Doug Ingersoll

Doug Ingersoll founded his training business in Lincoln, California, in 1973, with his wife, Debbie. His roots in the California cow horse run far and deep and started early in life. Ingersoll will say that he and his family, including his older brother, Bobby Ingersoll, were deeply involved in horses. Simply put, he’s been a horseman his entire life.

“The definition of a horseman is skilled in his riding, and he loves his horse. And to me, that’s my brother,” said Bobby, a fellow National Reined Cow Horse Association Hall of Fame member.

Ingersoll grew up wanting to be a veterinarian. He attended California Polytechnic University with that goal and trained horses as a side business to pay for his education. He soon realized that horses were his calling.
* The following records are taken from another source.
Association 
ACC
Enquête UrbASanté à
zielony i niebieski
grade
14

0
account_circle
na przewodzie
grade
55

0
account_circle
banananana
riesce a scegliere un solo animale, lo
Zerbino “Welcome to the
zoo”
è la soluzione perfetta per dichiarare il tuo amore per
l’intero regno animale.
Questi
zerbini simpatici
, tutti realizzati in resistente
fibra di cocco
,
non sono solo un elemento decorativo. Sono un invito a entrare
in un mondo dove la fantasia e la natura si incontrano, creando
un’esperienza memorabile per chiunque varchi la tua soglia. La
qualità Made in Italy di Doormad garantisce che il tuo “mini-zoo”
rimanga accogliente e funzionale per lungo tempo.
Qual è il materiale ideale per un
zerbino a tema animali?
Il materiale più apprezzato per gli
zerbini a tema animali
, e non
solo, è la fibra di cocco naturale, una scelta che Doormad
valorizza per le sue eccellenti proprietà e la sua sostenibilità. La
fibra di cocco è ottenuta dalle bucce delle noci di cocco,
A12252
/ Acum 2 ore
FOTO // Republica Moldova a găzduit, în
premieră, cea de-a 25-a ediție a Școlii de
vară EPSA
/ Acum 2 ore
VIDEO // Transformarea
Though he never apprenticed under the other horsemen showing in California at that time, which included giants in the reined cow horse industry like Don Dodge, Benny Guitron and Clyde Kennedy, he received help from them.
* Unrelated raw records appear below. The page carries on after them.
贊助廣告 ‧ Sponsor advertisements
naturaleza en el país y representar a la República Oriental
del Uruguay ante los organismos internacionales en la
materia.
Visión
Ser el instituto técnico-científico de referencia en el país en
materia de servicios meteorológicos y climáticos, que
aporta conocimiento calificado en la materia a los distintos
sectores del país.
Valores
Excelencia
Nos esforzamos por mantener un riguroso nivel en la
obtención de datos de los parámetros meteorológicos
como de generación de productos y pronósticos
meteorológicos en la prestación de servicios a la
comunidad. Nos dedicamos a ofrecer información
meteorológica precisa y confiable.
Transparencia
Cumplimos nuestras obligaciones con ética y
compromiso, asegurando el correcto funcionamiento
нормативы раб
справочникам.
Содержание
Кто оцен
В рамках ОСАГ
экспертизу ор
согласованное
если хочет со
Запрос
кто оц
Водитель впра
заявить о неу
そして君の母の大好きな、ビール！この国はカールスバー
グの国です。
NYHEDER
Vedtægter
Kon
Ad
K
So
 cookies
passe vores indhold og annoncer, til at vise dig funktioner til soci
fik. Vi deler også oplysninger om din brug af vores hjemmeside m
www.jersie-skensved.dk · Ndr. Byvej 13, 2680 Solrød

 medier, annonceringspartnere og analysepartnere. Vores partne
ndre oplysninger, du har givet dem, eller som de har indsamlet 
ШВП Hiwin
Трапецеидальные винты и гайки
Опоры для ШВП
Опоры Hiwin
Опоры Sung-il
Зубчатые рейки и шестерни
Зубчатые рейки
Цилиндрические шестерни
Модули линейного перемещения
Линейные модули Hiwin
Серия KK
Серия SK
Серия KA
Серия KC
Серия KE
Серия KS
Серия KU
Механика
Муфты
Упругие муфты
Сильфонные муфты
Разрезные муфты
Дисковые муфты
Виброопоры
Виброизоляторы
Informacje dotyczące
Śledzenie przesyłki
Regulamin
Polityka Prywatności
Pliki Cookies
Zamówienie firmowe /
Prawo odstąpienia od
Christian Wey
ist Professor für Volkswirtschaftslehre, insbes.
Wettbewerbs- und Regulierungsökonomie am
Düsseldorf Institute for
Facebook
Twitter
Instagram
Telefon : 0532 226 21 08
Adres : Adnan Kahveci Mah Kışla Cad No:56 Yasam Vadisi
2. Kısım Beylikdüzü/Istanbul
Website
Soon, Ingersoll was topping classes at the famed Cow Palace in Daly City, California, taking a slew of young riders and amateurs to compete on their horses, too.
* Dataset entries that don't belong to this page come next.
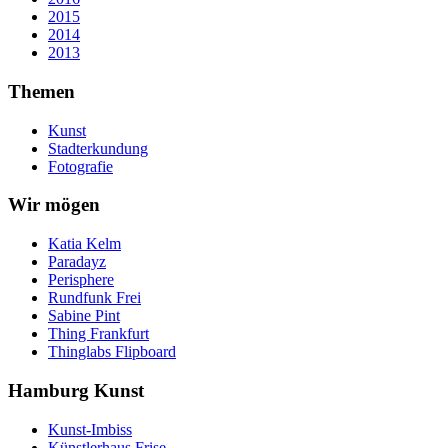
2015
2014
2013
Themen
Kunst
Stadterkundung
Fotografie
Wir mögen
Katia Kelm
Paradayz
Perisphere
Rundfunk Frei
Sabine Pint
Thing Frankfurt
Thinglabs Flipboard
Hamburg Kunst
Kunst-Imbiss
Künstlerhaus Frise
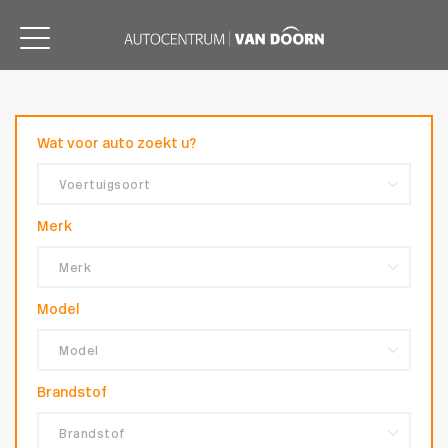
Wat voor auto zoekt u?
Merk
Model
Brandstof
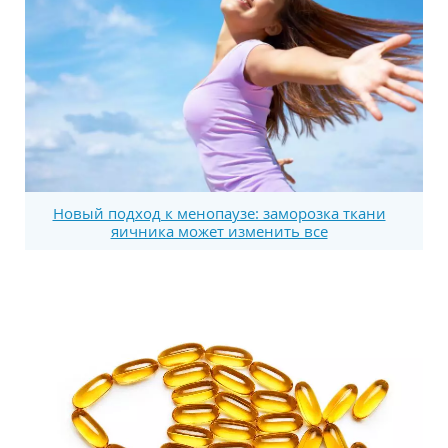
Новый подход к менопаузе: заморозка ткани
яичника может изменить все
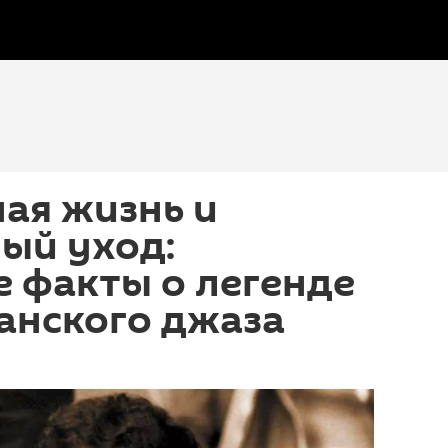
ная жизнь и
ый уход:
 факты о легенде
анского джаза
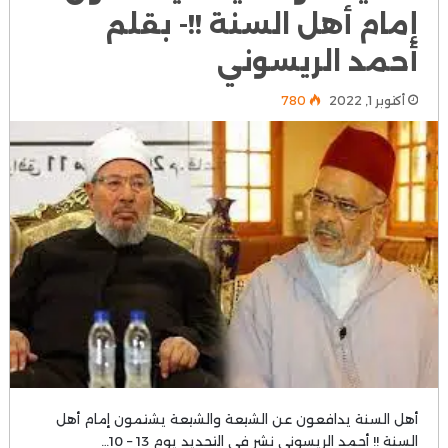
إمام أهل السنة !!- بقلم
أحمد الريسوني
أكتوبر 1, 2022
780
أهل السنة يدافعون عن الشيعة والشيعة يشتمون إمام أهل
السنة !! أحمد الريسوني نشر في التجديد يوم 13 – 10…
“He’s just impacted so many people and brought them that that love of the animal, you know,” said his wife, Debbie. “The fact that the horses are there for giving to you all the time and he just passes that on. He has that.”

He mentored several prominent reined cow horse trainers, including the first woman to win the Snaffle Bit Futurity®, Sandy Collier. Then extended his support of not only the cow horse industry but the entire Western performance horse world by gaining his judge’s cards in multiple associations, including serving as a 3A judge in NRCHA.

“He was always a force to be reckoned with and a straight up kind of guy,” recalled California-based horseman and NRCHA Director of Judges Bill Enk. “We judged together, and he always held true to the Vaquero traditions is what he still does, you know? To me, Doug has been a real true soldier as far as the horse business.”

Ingersoll’s involvement was driven by what motivates him in many other areas: to make it better.

“I’ve been able to see a lot, you know, and contribute to a lot. I think it’s hard for a judge that has not been done an event to judge the event because they don’t know exactly what it feels like,” Ingersoll said. “That’s the reason I did it; to make things better. I think it makes a better horseman. It made me learn, learning the rules made me see the way different horses perform and made me feel what it takes to do better in the show pen.”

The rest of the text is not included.